Die Universitätsmedizin in Deutschland hat während der SARS-CoV-2-Pandemie herausragende Leistungen erbracht. Die Universitätsklinika in Deutschland haben mehr als 25 Prozent aller kritisch kranken COVID-19-Patienten versorgt. Innovation und Translation sind neben der Fächerbreite und dadurch gegebenen Interdisziplinarität die herausragenden Alleinstellungsmerkmale der Universitätsmedizin. Es ist kein Zufall, dass die Universitätsklinika PCR-Tests rasch entwickelt und zur industriellen Skalierung – beispielsweise auch durch die Pool-Testung – beigetragen haben. Es ist auch kein Zufall, dass die Konzepte zur Organisationsanpassung und für krankenhaushygienische Maßnahmen aus den Universitätsklinika stammen und die ersten Einrichtungen zur Betreuung von Patienten mit Long-COVID hier etabliert wurden. Weiterhin hat die Universitätsmedizin mithilfe des durch das BMBF geförderten Netzwerk Universitätsmedizin (NUM) Prognosemodelle und Register etabliert.

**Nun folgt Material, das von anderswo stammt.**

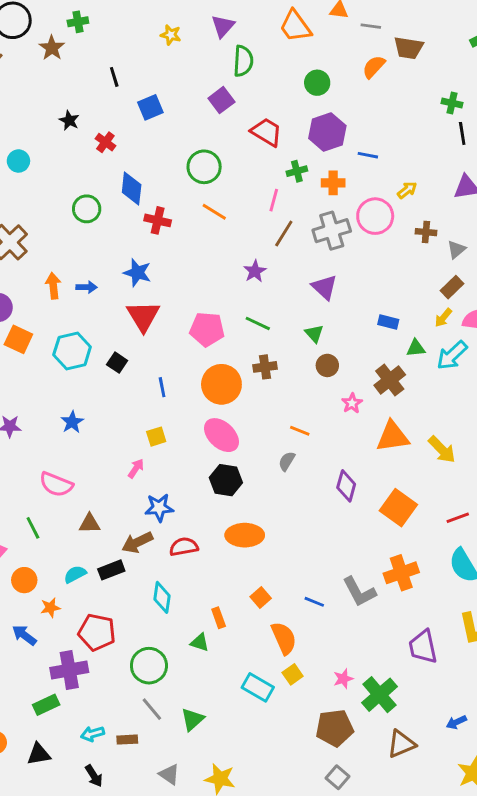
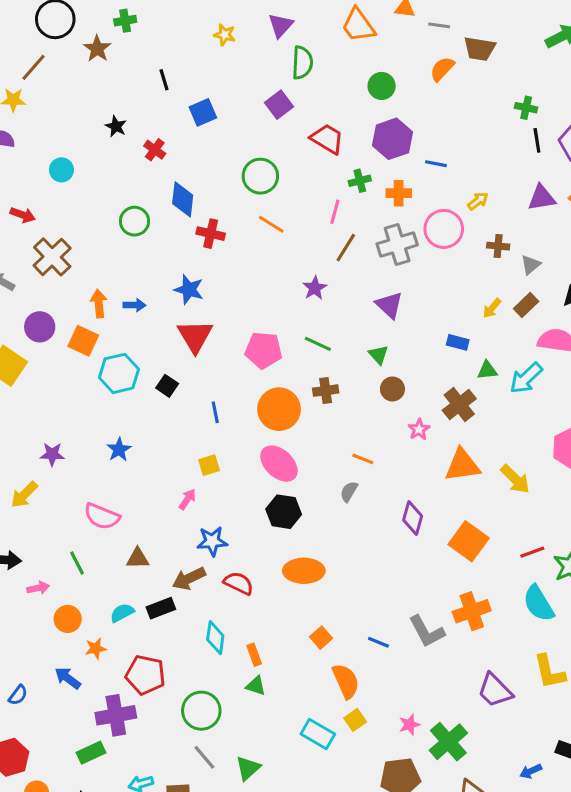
yellow arrow: (443, 318) -> (492, 308), moved
orange square: (18, 339) -> (83, 341), moved
red semicircle: (184, 547) -> (239, 583), turned 36
orange rectangle: (219, 618) -> (254, 655), moved
purple trapezoid: (423, 647) -> (495, 690), turned -33

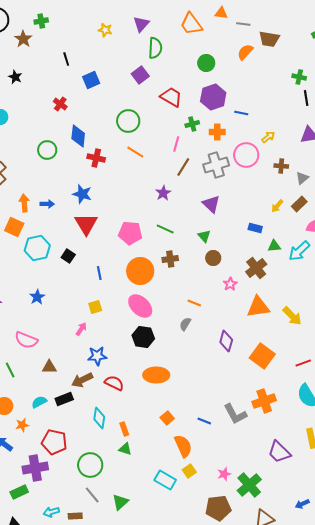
black star: (116, 126) -> (15, 77), moved

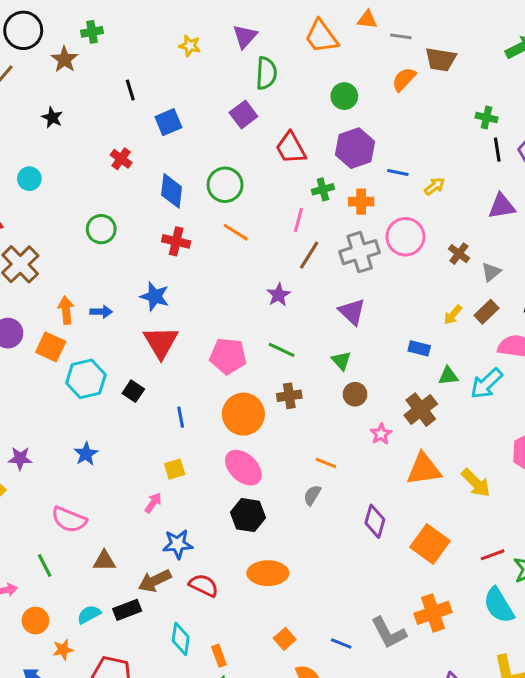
red trapezoid: (171, 97) -> (291, 148), turned -150
blue diamond: (78, 136) -> (172, 191), moved
yellow arrow: (268, 137) -> (435, 186), moved
brown cross: (281, 166) -> (459, 254), turned 32

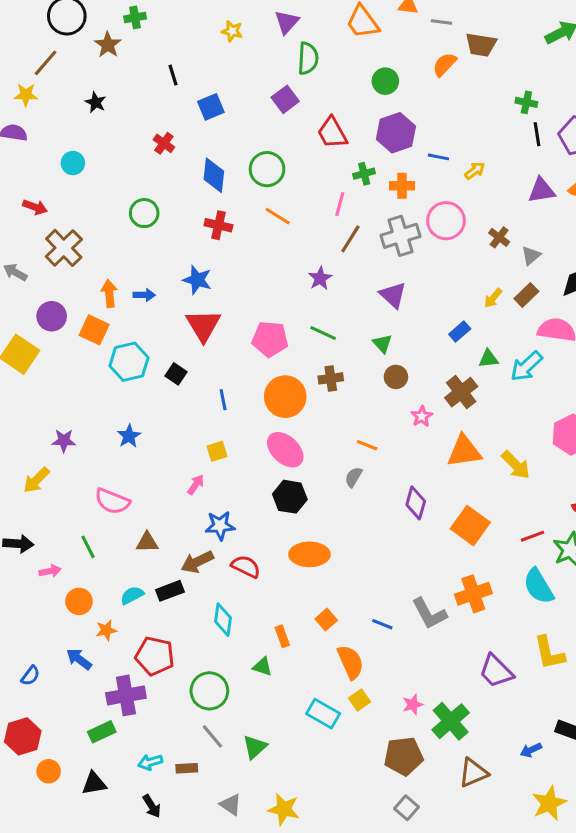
blue rectangle: (419, 348) -> (460, 331), turned -55
orange rectangle: (219, 656) -> (282, 636), moved

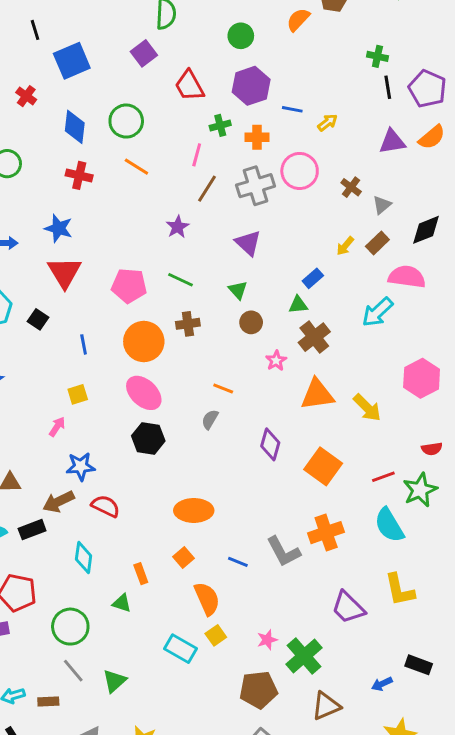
blue square: (211, 107) -> (72, 61), size x1.4
green triangle: (488, 359) -> (298, 305), moved
orange ellipse: (309, 554) -> (194, 510), moved

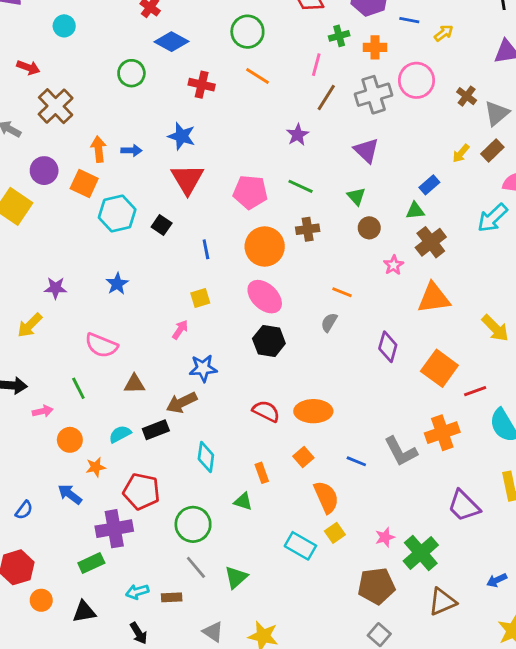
blue diamond: (75, 127) -> (172, 42), moved, turned -68
gray triangle: (382, 205) -> (497, 113), size x1.4
yellow arrow: (367, 408) -> (495, 328), moved
red line: (383, 477) -> (475, 391), moved
red semicircle: (106, 506) -> (266, 411), moved

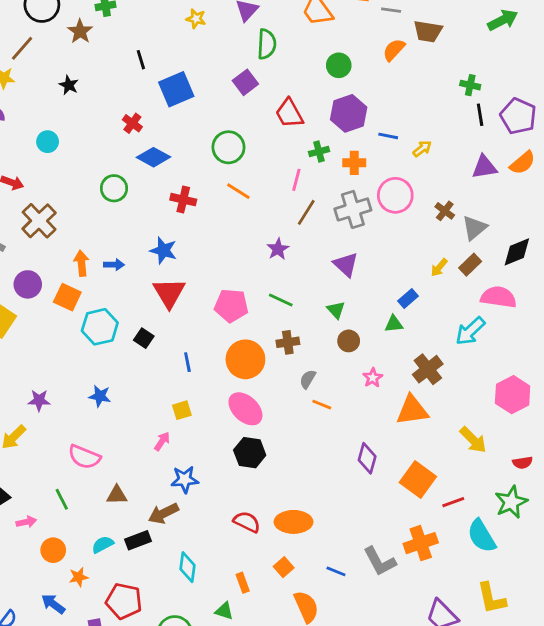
brown cross: (431, 242) -> (428, 369), moved
blue star: (117, 284) -> (100, 396), turned -30
gray semicircle: (329, 322) -> (308, 379), moved

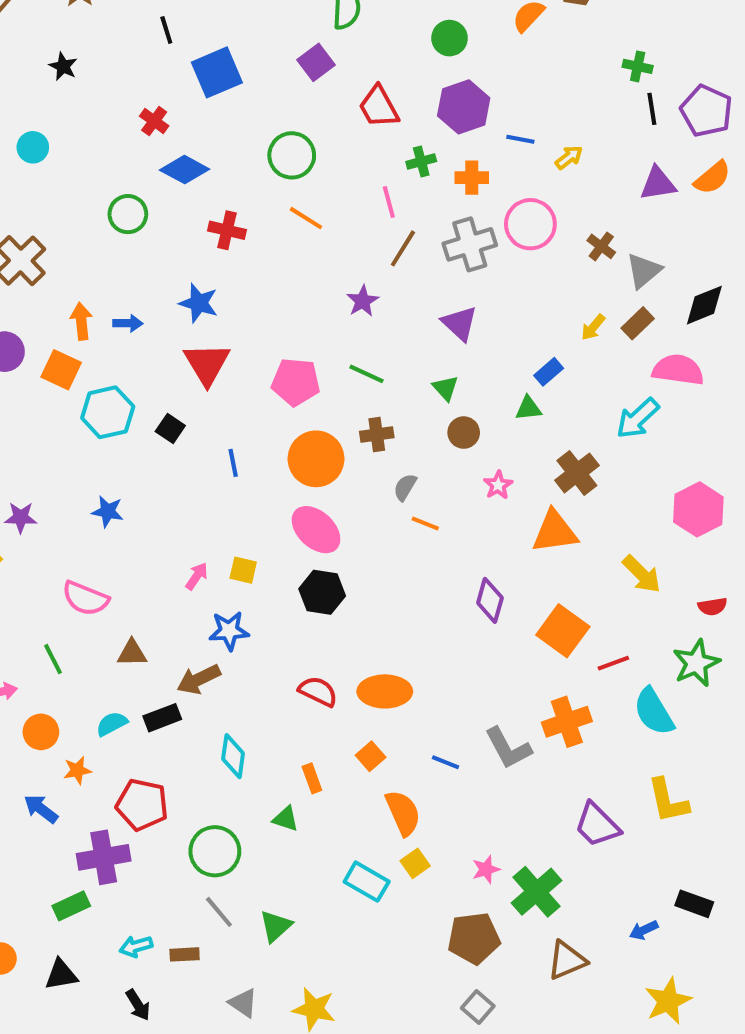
pink line: (296, 180) -> (389, 202), turned -30
yellow square: (182, 410) -> (243, 570), moved, turned 30

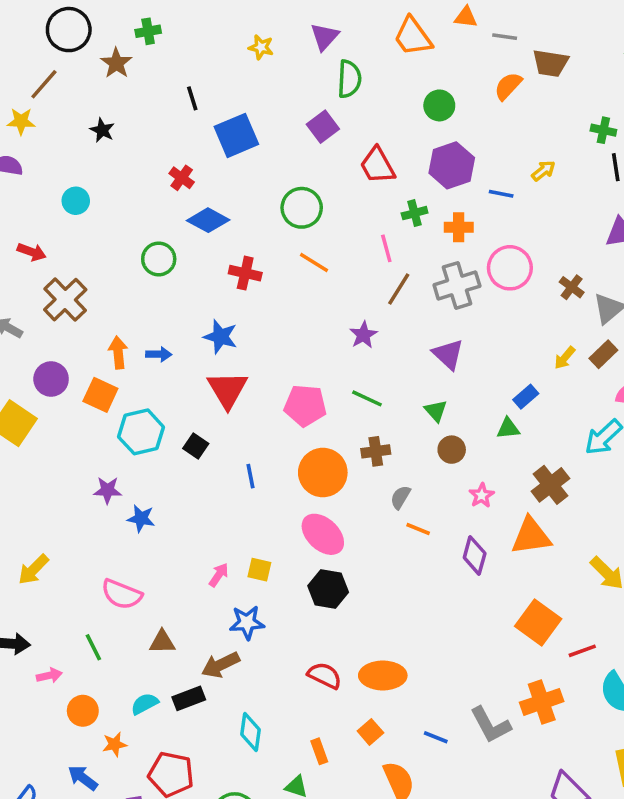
yellow arrow: (569, 157) -> (543, 171), moved
purple star: (21, 517) -> (108, 490), moved
purple diamond: (490, 600) -> (475, 555), moved

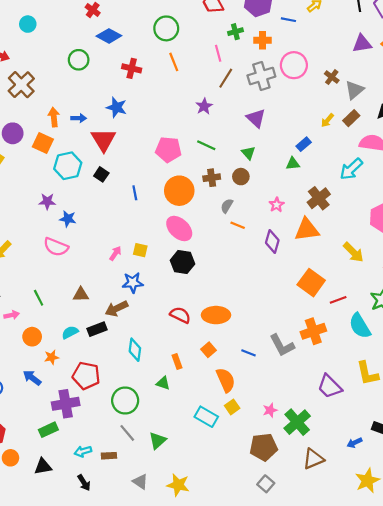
orange line: (314, 263) -> (174, 62), turned 36
red triangle: (228, 390) -> (103, 140), moved
brown circle: (452, 450) -> (241, 177), moved
pink semicircle: (122, 594) -> (56, 247), moved

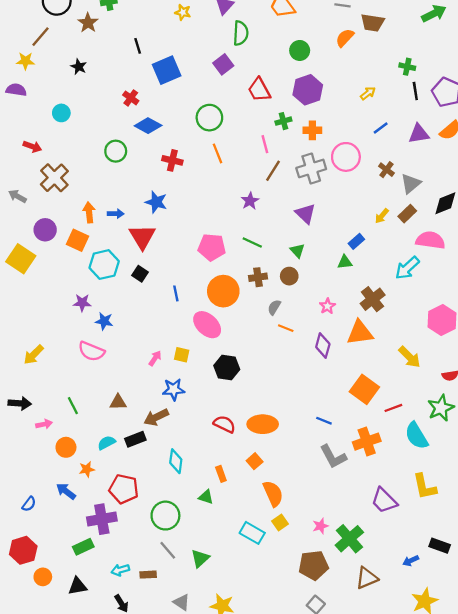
blue line: (288, 20) -> (381, 128), moved, turned -48
pink ellipse: (179, 229) -> (207, 325), moved
blue line: (248, 353) -> (324, 421), moved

Wir haben in Deutschland 35 Universitätsklinika. Die Universitätsmedizin in Deutschland verfügt über einsatzbereite Abteilungen für Virologie, Mikrobiologie, Infektiologie und Krankenhaushygiene. Sie bildet fast ausnahmslos im vollständigen Besitz der Bundesländer eine starke Einsatzreserve und hat dies in den letzten zwei Jahren eindrucksvoll unter Beweis gestellt. Es braucht nicht mehr Universitätsklinika, aber besser ausgestattete. Dann könnten wir in Zukunft in Deutschland einer Pandemie und andere Herausforderungen für das Gesundheitswesen womöglich noch besser begegnen, als uns das im Rahmen der Corona-Pandemie gelungen ist.

Zusammenfassend erscheinen drei Punkte wesentlich:

  • Wir müssen Ziele definieren. Ziele fehlen uns an vielen Stellen des Gesundheitswesens schon im Normalstatus – mehr noch im Rahmen einer Pandemie.

  • Es benötigt einen Plan, Teams und Netzwerke, die während einer Pandemie kontinuierlich die notwendigen Struktur- und Organisationsanpassungen vornehmen und kommunizieren.

  • Wir benötigen Führung. Alle Verantwortlichen brauchen Mut, um zu entscheiden und das, was entschieden worden ist, zu rechtfertigen. Entscheidungen Verantwortlicher müssen durchgesetzt werden, bisweilen auch gegen Widerstände.